Pytanie natomiast jest takie czy dorzucenie 2x w tygodniu po 4/5 seri brzuszków zminimalizowałoby lub chociaż troche ograniczyło zalanie brzucha?
Niektórzy mówią, aby się nie przejmować zwiększonym bębnem i że przy redukcji można to zrzucić. Jak więc jest?
Moje wymiary:
Szyja:41
Klata: 110
Pas: 99
Udo: 60
Biceps: 36 (napięty 40)
Budowa bardziej zbliżona do ektomorfika.
Kolejne pytanie moje czy coś zmienić w tym treningu. Muyslałem nad przejściem na split 3x w tyg. Obecnie stosuję FBW.

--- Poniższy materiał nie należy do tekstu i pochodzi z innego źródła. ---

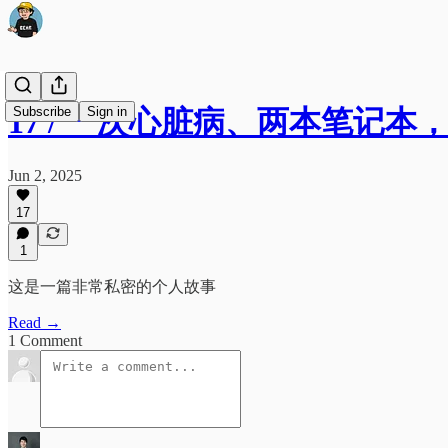
Subscribe
Sign in
17 / 一次心脏病、两本笔记
Jun 2, 2025
17
1
这是一篇非常私密的个人故事
Read →
1 Comment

Trening FBW: 3x w tygodniu
(A)
Przysiad ze sztangą/przysiady wykroczne do tyłu
Podciaganie szerszych nadchwytem na drążku
Wspięcia na palce z cięzarem
Wyciskanie na płaskiej ławce
Military press
Szrugsy
Francuskie wyciskanie
Uginanie stojąc sztangą łamaną
(B)
Martwy ciąg/dzień dobry
Wiosłowanie
Wspięcia na palce z ciężarem
Pompki z ciężarem na plecach (nogi ustawione 20cm nad ziemią)
Unoszenie sztangi z przodu do brody
Szrugsy
California press
Uginanie sztangielek stojąc
Wszystko po 10/12 powtórzeń systemem od mniejszego ciężaru do maxymalnego. max 5 serii.